Wegen Baufälligkeit: Kiewer Gymnasium „Kyjiwska Rus“ wird geschlossen – Eltern werfen Behörden Verschleppung vor.
Streit um die Schließung des Gymnasiums „Kyjiwska Rus“
Nach Angaben von TSN.ua: In Kiew sorgt die Schließung des Gymnasiums „Kyjiwska Rus“ für erhebliche Spannungen. Der Grund: Das Gebäude gilt als baufällig, was bei den Eltern der Schüler große Besorgnis auslöst. Ein im April 2025 erstelltes Gutachten stufte den 2013 errichteten Bau als einsturzgefährdet ein, doch die Schließung der Bildungseinrichtung erfolgt erst im Jahr 2026. Die Eltern kritisieren, dass die Warnungen der Fachleute über ein ganzes Jahr hinweg ignoriert wurden, was ihnen ernsthafte Sorgen bereitet.
Die Eltern fordern, dass das Schuljahr ab dem 1. September 2026 im Präsenzunterricht beginnen kann – obwohl bereits lange vor der offiziellen Einstufung als baufällig alarmierende Hinweise auf den Zustand des Gymnasiums bekannt waren. Oleksandr Kovtunov, Leiter der Rajonverwaltung Darnyzja, bestätigte, dass die Einrichtung eine kommunale Schule bleibt, und dementierte damit Gerüchte über eine mögliche Privatisierung. Er erklärte zudem:
„Noch in dieser Woche planen wir einen Vor-Ort-Termin im Gebäude des Gymnasiums.“
Am 27. Februar 2026 wandte sich die Rajonverwaltung Darnyzja an die Kommission für technisch-ökologische Sicherheit und Notfallsituationen (ТЕБ та НС) mit der Bitte, den technischen Zustand des Gebäudes zu prüfen. In der Sitzung dieser Kommission am 18. März 2026 wurde beschlossen, die Nutzung des Gebäudes vorübergehend zu untersagen, was bei den Eltern eine neue Welle der Empörung auslöste. Olha, Mutter eines Schülers, äußerte sich dazu:
„Das wirkt wie eine Manipulation, um dieses Argument im entscheidenden Moment zu nutzen.“
Errichtet wurde das Gymnasium von der Privataktiengesellschaft „HK Kyjiwmisjkbud“. Laut einem Beschluss des Kiewer Stadtrats vom 2. Dezember 2010 ist die Schule als kommunales Eigentum eingestuft. Die Eltern betonen die Dringlichkeit eines behördlichen Eingreifens, da die Situation um das Gebäude ernsthafte Befürchtungen weckt. Jewhenija Spyssowska, eine Elternvertreterin, stellte klar:
„Die Gerüchte, dass die Bildungseinrichtung privatisiert wird, entsprechen nicht der Wahrheit.“
Der Fall des Gymnasiums „Kyjiwska Rus“ verdeutlicht, wie wichtig es ist, auf Expertenurteile zeitnah zu reagieren und den Zustand von Schulen konsequent zu überwachen. Die Eltern hoffen auf eine schnelle Lösung und darauf, das Schuljahr unter sicheren Bedingungen beginnen zu können.

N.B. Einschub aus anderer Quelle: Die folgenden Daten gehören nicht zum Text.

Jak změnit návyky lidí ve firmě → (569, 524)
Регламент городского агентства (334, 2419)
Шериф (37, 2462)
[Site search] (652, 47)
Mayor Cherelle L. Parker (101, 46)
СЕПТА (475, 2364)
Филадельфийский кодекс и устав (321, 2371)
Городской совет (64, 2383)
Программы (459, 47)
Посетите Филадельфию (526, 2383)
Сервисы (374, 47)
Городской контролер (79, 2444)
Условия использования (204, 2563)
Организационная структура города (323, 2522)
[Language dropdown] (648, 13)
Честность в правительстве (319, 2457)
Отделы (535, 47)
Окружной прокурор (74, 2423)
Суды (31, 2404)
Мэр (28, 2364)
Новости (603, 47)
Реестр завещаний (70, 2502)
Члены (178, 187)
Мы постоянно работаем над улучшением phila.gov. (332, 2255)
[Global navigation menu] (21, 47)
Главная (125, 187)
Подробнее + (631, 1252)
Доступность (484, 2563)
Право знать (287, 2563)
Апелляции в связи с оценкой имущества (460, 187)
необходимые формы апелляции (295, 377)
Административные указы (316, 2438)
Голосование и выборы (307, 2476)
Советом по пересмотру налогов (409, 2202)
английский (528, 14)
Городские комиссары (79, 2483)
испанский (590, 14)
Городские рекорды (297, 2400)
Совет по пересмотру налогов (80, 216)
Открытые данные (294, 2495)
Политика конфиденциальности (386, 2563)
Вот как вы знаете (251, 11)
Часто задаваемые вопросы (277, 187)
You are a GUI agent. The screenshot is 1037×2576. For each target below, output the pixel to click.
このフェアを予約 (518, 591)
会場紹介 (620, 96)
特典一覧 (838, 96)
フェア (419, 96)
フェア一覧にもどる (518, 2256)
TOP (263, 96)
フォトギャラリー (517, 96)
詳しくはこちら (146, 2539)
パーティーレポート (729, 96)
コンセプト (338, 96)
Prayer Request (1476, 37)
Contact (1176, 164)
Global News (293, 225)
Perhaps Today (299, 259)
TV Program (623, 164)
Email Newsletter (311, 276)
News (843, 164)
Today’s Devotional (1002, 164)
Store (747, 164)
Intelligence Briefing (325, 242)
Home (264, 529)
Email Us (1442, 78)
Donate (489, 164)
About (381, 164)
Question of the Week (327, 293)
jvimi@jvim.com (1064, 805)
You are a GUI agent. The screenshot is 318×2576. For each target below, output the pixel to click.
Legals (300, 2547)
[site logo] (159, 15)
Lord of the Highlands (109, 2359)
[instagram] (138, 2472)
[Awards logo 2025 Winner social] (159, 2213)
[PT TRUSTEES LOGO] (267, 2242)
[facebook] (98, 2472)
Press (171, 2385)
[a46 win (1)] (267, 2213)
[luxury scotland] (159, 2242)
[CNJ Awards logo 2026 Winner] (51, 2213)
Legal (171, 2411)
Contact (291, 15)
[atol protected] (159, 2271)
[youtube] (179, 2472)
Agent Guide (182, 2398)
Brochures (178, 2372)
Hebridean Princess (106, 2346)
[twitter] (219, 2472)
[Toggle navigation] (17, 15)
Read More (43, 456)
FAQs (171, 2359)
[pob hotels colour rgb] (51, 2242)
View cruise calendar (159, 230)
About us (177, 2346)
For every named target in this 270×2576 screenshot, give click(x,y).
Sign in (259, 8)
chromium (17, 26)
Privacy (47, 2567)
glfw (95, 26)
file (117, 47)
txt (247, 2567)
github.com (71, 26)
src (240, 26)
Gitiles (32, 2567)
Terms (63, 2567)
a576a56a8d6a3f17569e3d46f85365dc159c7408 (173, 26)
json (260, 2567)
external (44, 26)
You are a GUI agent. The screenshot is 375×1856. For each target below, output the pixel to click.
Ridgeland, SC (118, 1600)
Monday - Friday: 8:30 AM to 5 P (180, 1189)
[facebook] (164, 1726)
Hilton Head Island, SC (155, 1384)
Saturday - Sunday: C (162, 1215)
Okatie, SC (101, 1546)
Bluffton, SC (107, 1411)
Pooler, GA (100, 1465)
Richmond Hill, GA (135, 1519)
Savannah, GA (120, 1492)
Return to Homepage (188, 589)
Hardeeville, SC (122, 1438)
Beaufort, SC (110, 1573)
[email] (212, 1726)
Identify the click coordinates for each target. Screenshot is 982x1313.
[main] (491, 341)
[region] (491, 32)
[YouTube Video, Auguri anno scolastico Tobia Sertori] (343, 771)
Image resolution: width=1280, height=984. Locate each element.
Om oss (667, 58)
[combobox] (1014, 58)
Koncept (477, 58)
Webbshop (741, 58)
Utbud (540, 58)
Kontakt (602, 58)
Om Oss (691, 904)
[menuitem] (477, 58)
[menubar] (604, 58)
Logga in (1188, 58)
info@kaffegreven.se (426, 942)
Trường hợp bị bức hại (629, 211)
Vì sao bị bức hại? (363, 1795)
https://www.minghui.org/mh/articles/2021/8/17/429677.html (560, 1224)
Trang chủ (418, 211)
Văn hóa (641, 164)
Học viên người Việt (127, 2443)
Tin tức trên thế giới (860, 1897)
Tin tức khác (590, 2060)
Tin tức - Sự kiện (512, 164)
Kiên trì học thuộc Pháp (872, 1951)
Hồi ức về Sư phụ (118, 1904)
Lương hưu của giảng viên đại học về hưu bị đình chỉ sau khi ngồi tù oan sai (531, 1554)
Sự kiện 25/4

Dieser Konflikt zeigt exemplarisch die Herausforderungen, vor denen Bildungseinrichtungen in der Ukraine stehen – insbesondere in den Bereichen Sicherheit und Verwaltungsentscheidungen. Er unterstreicht die Notwendigkeit von Transparenz im Zusammenspiel zwischen Eltern, Schulleitung und staatlichen Stellen, denn ein rechtzeitiges Handeln könnte schwerwiegende Folgen für die Schüler und ihre Familien verhindern.